Alexa,
It should be noted that the budget plan announced concerns a five-year timeframe. All the cuts and tax hikes will not occur immediately.
Apparently, given its references to Greece, the UK government believed that there was a sense of urgency to preempt market developments that might spark concerns about a debt crisis that, in turn, would require more and more austerity to try to fend it off. Market psychology can be extremely fickle. Markets can go to excess. They can become irrational. The UK's government evidently is worried about contagion associated with developments in some other debt-intolerant (unable to increase debt without significant adverse market reactions) countries.

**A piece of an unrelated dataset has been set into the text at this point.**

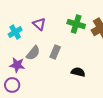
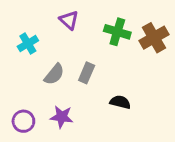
purple triangle: (39, 24) -> (69, 20), moved
purple star: (17, 65) -> (62, 117), moved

Establishing and then maintaining market confidence is essential to avoiding such an outcome. The key to doing so is to meet or exceed deficit reduction targets so as to build and sustain the fiscal credibility necessary to insulate one's government against a dramatic turn in market sentiments. The kind of self-reinforcing feedback that the UK government seems to be worried about would entail the markets' reacting badly to the government's current fiscal path, which would push up interest rates making raising debt service costs for newly issued debt. In turn, the government would need to respond with tax hikes/spending reductions. Such a policy would impede growth in aggregate demand/perhaps weaken it. Impeded or reduced aggregate demand would undermine macroeconomic growth. Reduced economic growth (or a recession) would push down tax revenues/raise expenditures (at least the countercyclical portion of the budget). In turn, the deficit would be larger than anticipated and an additional adverse market reaction would result. The cycle would repeat itself over and over. As that happens, the government would begin to run out of programs that it could cut without the risk of grave political repercussions. The overall result would be recession/stagnation, persistently high unemployment, larger debt, reduced access to capital, and increased public pressure on the government to abandon its austerity program.
The UK government is hoping that the magnitude of fiscal sacrifice it announced will provide it with sufficient fiscal credibility in the immediate term. It probably should, unless indications that it cannot implement the policies emerge in coming days and weeks.
Afterward, the next milestone would be for the government to meet or exceed its deficit reduction targets. IMO, the government's estimating economic growth below the IMF forecast is not a bad thing. Often, economic growth is lower than anticipated during fiscal consolidation/austerity programs, so there is a chance that the overall budget numbers might be more accurate than if somewhat greater growth had been assumed. Needless to say, if the government misses its deficit reduction targets, that would be a problematic development.
On a brighter side, unlike Greece and the U.S., a much greater share of Britain's debt is of longer-term maturities. Hence, the risk of a near-term liquidity crisis remains fairly low, even as the magnitude of the overall debt challenge is substantial.